Vitality

Nail Biting Consequences: Habit May Cause Life-Threatening Infection

Do you ever chew your nails off when reading articles about dangerous health consequences? This one just might get you to do the opposite.

The habit of nail biting or onychophagia is commonly used as a coping mechanism for psychological factors such as stress and boredom. But what most people would assume to be an unhygienic but ultimately harmless habit almost cost a young British man his life.

Calling it a "nervous thing," 28-year-old Luke Hanoman explained that he used to frequently bite his nails. "And one day, I bit the skin down the side of my nail. It hurt a bit but I didn’t think anything of it."

But soon after, he developed flu-like symptoms, high fever, cold sweats, and swelling in his fingers. As the symptoms worsened, he was found with red lines all over his body and was rushed to the hospital.

Hanoman was diagnosed with Sepsis, a potentially life-threatening infection which seemed to have occurred due to the small piece of skin he chewed off. 

"They told me I was lucky to make it so long. I was close to septic shock," he said, recalling how the doctors initially did not reveal the severity of his condition to avoid causing stress.
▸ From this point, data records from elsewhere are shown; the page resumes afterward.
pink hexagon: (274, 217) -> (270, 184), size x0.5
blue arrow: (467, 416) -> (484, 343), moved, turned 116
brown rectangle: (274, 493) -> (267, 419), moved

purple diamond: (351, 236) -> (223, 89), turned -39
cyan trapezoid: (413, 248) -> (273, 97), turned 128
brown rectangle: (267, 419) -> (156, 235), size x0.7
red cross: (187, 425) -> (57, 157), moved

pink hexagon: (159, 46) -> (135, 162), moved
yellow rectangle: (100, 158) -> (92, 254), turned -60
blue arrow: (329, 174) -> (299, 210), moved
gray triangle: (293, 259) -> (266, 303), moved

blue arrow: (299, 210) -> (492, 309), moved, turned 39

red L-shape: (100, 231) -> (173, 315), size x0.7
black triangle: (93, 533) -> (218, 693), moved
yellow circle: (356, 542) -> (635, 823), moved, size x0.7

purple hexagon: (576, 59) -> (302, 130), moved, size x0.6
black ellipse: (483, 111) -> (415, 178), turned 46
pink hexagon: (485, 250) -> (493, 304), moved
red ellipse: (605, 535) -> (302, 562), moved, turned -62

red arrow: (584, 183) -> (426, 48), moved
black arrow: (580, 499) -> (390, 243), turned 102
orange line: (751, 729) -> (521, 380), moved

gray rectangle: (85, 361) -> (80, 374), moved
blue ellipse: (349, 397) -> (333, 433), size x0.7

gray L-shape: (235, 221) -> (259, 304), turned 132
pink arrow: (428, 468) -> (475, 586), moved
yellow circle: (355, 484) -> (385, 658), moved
Any wound-like opening can become a gateway for bacteria to enter the body and cause an infection. Tears on the skin of fingertips, in particular, can allow yeast and bacteria to accumulate inside, leading to swelling, redness, and a build-up of puss. Treatment may involve surgical draining or the use of antibiotics.

Dr. Steven Simpson, the medical director of the Sepsis Alliance, stated that ignoring serious symptoms and not taking antibiotics on time can lead to a situation like the one Hanoman was in, or worse. 
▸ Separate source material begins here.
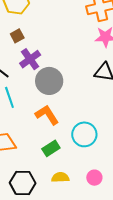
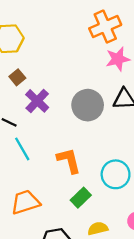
gray circle: (49, 81) -> (88, 105), moved
orange L-shape: (47, 115) -> (69, 161), turned 30

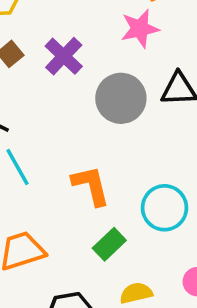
pink star: (118, 59) -> (140, 29), moved
purple cross: (37, 101) -> (64, 56), moved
"Waiting too long [to get antibiotics] is dangerous. When you have these kinds of symptoms, people need to seek medical attention," he explained, referring to fever, swelling, chills, etc.

But infections are not the only consequences of nail-biting. After all, the act involves another significant body part apart from your fingernails: Your teeth.

"Constant biting can lead to poor dental occlusion, so the biter’s teeth shift out of position or become oddly shaped," said Dr. Chris Adigun, a dermatologist at NYU Langone Medical Center. In other words, it can affect how your upper and lower teeth come into contact at rest or when you chew. Stress can cause teeth grinding, Dr. Adigun said, adding how fingernails can serve as "a handy buffer" for people who are prone to such conditions.

If you are looking to kick the habit, the American Academy of Dermatology recommends that nail-biters identify their triggers (for example, hangnails) and find alternative ways to deal with them. Keeping nails trimmed short or wearing bitter-tasting nail polish are also useful methods to help people lose their nail-biting tendency over time.